This series is called Salary Cap Nuggets because ‘nuggets’ is such an interesting word in English. It calls to mind chicken nuggets - tasty, bite sized and easy to eat. But it also calls to mind gold nuggets - small, but valuable.
The salary cap is a product of the Collective Bargaining Agreement (CBA), which is a 301-page contract between the NFL Owners and the NFL Players Association. In these articles, I try to explore just one or two small parts of the NFL salary cap defined in the massive CBA. Hence, Salary Cap Nuggets - small, bite-sized, easy to digest, yet valuable information for NFL fans.
The goal is to, one bite at a time, get a clear understanding of the salary cap.
This nugget can be read as a stand-alone article, but it also provides detail for Nugget #8 - Rookie Contracts.
UNDRAFTED FREE AGENTS
Players who are not selected in the NFL Draft may immediately sign following the draft as an undrafted rookie free agent. As mandated by the CBA, the player will sign a three-year contract with the right to renegotiate following their second regular season.
Key idea here is that, while drafted players get 4-year contacts, with the right to renegotiate the deal after the 3rd year, UDFAs get 3-year deals, with the right to re-negotiate after two.
Since undrafted players get three-year contracts, they become restricted free agents for a year before hitting unrestricted free agency following the conclusion of their fourth season in the league.
So, let’s recap that idea. UDFAs:
- 3 year contract initially
- Restricted Free Agent in Year 4 (A player with with 3 accrued seasons when his contract expires is an RFA. His team can tender him and retain the right to match an offer from another team)
- Unrestricted Free Agent in Year 5 (same as all other rookies not drafted in the first round)
[Undrafted Free Agents] may receive a small signing bonus (typically $1,000 to $15,000) depending on the player.
This idea gets expanded upon below:
Teams are limited each year to the total amount of signing bonus money they can allocate to all signed undrafted players, but not for one.
In 2016, teams were allowed just over $92,000 for all undrafted players. A team could theoretically give their entire signing bonus allocation to one undrafted player and sign the remaining to contracts without a signing bonus.
So, the limit on UDFA signing bonuses is not individual — it is a pool of money available for signing the team’s UDFAs, and can be distributed at the team’s discretion. The amount of the UDFA bonus pool is controlled by the CBA.
In order to attract UDFAs that teams value, some creative ideas, perhaps not contemplated by the drafters of the 2011 CBA, have begun to emerge:
[W]e started to see teams circumvent the undrafted rookie pool signing bonus allocation by guaranteeing small portions of players’ P5 base salary.
There is no limit on the amount of base salary guarantee.

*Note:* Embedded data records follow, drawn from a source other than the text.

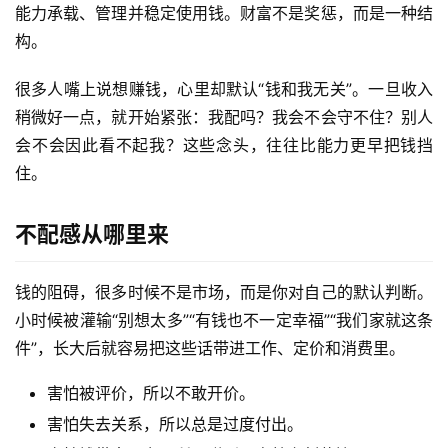
能力承载、管理并稳定使用钱。财富不是奖惩，而是一种结
构。
很多人嘴上说想赚钱，心里却默认“钱和我无关”。一旦收入
稍微好一点，就开始紧张：我配吗？我会不会守不住？别人
会不会因此看不起我？这些念头，往往比能力更早把钱挡
住。
不配感从哪里来
钱的阻碍，很多时候不是市场，而是你对自己的默认判断。
小时候被灌输“别想太多”“有钱也不一定幸福”“我们家就这条
件”，长大后就容易把这些话带进工作、定价和消费里。
害怕被评价，所以不敢开价。
害怕失去关系，所以总是过度付出。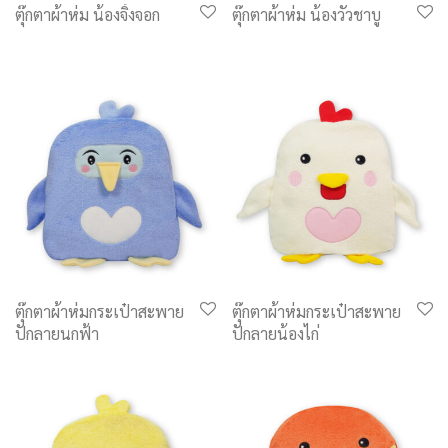
ตุ๊กตาผ้าห่ม น้องจิ้งจอก
ตุ๊กตาผ้าห่ม น้องวัวชาบู
ตุ๊กตาผ้าห่มกระเป๋าสะพาย
ตุ๊กตาผ้าห่มกระเป๋าสะพาย
ปักลายนกฟ้า
ปักลายน้องไก่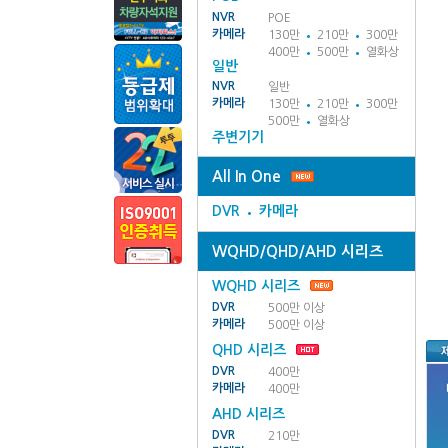
NVR
POE
카메라
130만
210만
300만
400만
500만
열화상
일반
NVR
일반
카메라
130만
210만
300만
500만
열화상
주변기기
All In One
DVR
카메라
WQHD/QHD/AHD 시리즈
WQHD 시리즈
DVR
500만 이상
카메라
500만 이상
QHD 시리즈
DVR
400만
카메라
400만
AHD 시리즈
DVR
210만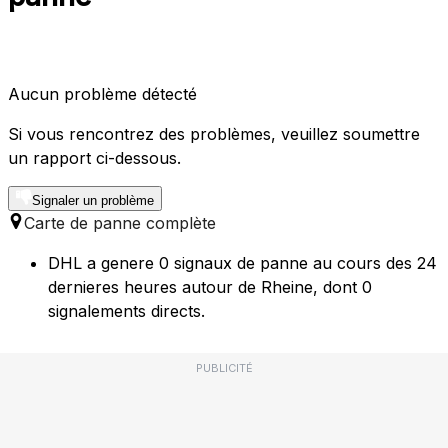
Aucun problème détecté
Si vous rencontrez des problèmes, veuillez soumettre
un rapport ci-dessous.
Signaler un problème
Carte de panne complète
DHL a genere 0 signaux de panne au cours des 24
dernieres heures autour de Rheine, dont 0
signalements directs.
PUBLICITÉ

For example, a team may give a $2,000 signing bonus and guarantee $15,000 of the player’s first year P5 base salary for skill/injury/cap, with only the $2,000 counting toward that year’s rookie pool allocation. This $17,000 total guarantee may be higher than just receiving a signing bonus offer from another team.
I have seen a number of media reports over the past two off-seasons indicating that a number of teams are guaranteeing as much as a full year’s salary for UDFAs as an incentive to sign with the team. It will be interesting to see if anyone tries to legislate against this practice in the negotiations for the upcoming 2021 CBA.